No autopsy or cause of death report for Gambler has been available from the state Office of the Medical Investigator.
No serious criminal record found
Gambler does not appear to have had a serious criminal record, although she had been booked into the Santa Fe County jail eight times since 2010 and the available records appear to show an alcohol problem.
In addition to the two misdemeanor citations she was facing in the days before she died, she was charged in 2014 with non-residential burglary, but that case was dismissed, online court records show. In 2010, she pleaded no contest to having an open container of alcohol in a vehicle.

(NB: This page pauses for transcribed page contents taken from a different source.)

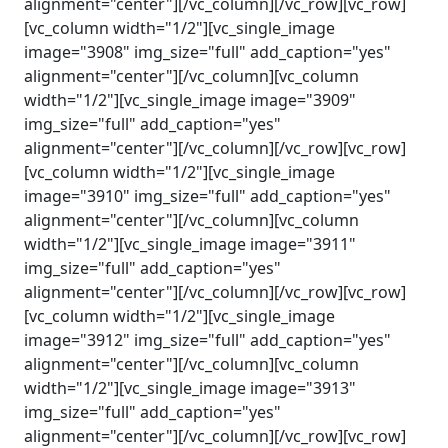
alignment="center"][/vc_column][/vc_row][vc_row]
[vc_column width="1/2"][vc_single_image
image="3908" img_size="full" add_caption="yes"
alignment="center"][/vc_column][vc_column
width="1/2"][vc_single_image image="3909"
img_size="full" add_caption="yes"
alignment="center"][/vc_column][/vc_row][vc_row]
[vc_column width="1/2"][vc_single_image
image="3910" img_size="full" add_caption="yes"
alignment="center"][/vc_column][vc_column
width="1/2"][vc_single_image image="3911"
img_size="full" add_caption="yes"
alignment="center"][/vc_column][/vc_row][vc_row]
[vc_column width="1/2"][vc_single_image
image="3912" img_size="full" add_caption="yes"
alignment="center"][/vc_column][vc_column
width="1/2"][vc_single_image image="3913"
img_size="full" add_caption="yes"
alignment="center"][/vc_column][/vc_row][vc_row]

Her jail records show that she was incarcerated for DWI, fleeing an officer and driving on a revoked or suspended license; public drunkenness; disobeying a lawful order; domestic violence under tribal code; and failure to appear, pay fines or comply with conditions of release.
In another case detail, Santa Fe County jail records show Gambler being released to Rio Arriba jail personnel for transport at 6:30 p.m. April 24. The Tierra Amarilla jail records indicate she wasn’t officially booked in there until about eight hours later – at 2:26 a.m. The tort claim letter doesn’t make an issue of this delay.
Deyapp said the van with the nine prisoners including Gambler got back to Tierra Amarilla about 8:30 p.m. April 24 and then the prisoners were each booked in succession, with Gambler being about the last one to get through the process, which takes about an hour. Jail records show that other inmates on the transport started getting booked in about 11 p.m.